Research into migraines
Jo explains some of the research areas the clinic has been involved with related to migraines and headache conditions, including being involved in a new clinical trial: “We have an upcoming trial for an injection that has been designed specifically for the treatment of migraine. The treatment is given as a once a month injection and it has had very positive outcomes in the adult population. This will be the first paediatric trial for a migraine specific preventive medication, where treatment has been developed following research investigating what causes migraine. In the past we have used preventive medications that were originally designed for another purpose and then found to help migraine sufferers by chance.
“There is also a lot of research going on outside of GOSH into the pathophysiology of migraine – how migraine is initiated and perpetuated and where in the brain the various symptoms generate from. We know now that there are different areas of the brain and chemicals involved in causing the condition, making it a complex condition.”
A warning around Medication Overuse Headaches
Both Stacey and Jo are keen to issue a word of warning to adults and young people alike who are experiencing migraines when it comes to using relieving medication:
“If you use any treatments such as Paracetamol, Ibuprofen or a Triptan for more than two days a week each they can actually increase headache and make headache worse,” explains Stacey.

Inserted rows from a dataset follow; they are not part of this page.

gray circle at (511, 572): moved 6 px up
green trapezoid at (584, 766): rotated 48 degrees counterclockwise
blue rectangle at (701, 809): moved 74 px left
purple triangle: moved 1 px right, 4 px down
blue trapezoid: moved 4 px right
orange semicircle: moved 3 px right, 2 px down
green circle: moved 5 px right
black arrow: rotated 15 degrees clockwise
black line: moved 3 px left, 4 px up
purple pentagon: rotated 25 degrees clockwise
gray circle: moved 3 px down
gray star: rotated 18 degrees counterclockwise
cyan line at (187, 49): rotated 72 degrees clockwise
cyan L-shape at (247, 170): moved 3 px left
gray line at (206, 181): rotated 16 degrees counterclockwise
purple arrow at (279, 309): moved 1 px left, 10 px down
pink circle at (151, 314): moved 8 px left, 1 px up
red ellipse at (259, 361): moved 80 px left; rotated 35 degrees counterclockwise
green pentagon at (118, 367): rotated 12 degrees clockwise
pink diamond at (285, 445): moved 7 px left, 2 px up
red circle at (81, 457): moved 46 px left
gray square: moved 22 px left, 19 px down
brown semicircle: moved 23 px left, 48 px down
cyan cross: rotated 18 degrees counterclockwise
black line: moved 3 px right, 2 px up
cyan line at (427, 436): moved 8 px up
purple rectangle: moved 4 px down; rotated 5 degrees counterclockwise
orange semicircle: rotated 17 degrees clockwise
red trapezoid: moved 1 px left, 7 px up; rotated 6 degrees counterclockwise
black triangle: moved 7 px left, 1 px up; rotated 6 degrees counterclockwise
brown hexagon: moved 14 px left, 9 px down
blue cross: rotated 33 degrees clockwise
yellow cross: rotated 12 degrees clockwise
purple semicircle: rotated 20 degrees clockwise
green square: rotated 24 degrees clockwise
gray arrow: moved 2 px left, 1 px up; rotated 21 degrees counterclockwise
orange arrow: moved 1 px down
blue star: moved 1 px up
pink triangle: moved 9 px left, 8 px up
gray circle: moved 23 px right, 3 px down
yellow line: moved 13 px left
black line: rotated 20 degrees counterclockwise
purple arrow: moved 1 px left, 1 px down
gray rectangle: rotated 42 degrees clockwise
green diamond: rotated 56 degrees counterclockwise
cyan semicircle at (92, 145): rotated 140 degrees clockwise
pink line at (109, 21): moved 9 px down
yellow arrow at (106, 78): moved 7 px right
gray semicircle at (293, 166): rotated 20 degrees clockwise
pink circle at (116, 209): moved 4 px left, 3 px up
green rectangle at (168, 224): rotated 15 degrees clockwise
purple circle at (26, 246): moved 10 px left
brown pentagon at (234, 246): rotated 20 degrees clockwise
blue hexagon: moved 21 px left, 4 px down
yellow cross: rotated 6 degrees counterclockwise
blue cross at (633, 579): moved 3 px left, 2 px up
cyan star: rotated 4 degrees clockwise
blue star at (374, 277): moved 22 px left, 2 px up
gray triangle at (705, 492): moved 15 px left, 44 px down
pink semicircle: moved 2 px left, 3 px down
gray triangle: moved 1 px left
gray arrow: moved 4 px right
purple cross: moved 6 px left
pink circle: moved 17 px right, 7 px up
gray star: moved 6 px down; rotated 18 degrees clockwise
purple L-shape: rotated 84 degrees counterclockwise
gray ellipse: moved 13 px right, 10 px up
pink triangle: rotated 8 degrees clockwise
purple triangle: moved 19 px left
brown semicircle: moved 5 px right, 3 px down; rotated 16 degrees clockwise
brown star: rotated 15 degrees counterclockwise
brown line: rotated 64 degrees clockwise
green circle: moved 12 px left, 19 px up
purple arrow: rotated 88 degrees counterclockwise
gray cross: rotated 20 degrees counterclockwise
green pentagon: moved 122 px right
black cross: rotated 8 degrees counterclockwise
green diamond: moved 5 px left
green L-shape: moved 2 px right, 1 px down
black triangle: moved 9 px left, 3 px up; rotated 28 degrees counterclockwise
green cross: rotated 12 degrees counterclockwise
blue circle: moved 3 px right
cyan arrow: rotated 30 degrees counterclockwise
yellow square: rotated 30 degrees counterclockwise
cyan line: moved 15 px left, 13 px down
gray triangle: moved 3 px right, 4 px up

Jo adds: “It’s called Medication Overuse Headache. It’s a secondary headache condition caused by the acute medicine being taken too often, causing a rebound headache. Sticking to a two-day-rule, e.g. stick to two days of each medication a week, no more; you can stop that additional headache which can be hugely disabling.”
Stacey concludes “Your routine and lifestyle is something you can look to regulate and alter - together those two things can make a huge difference.”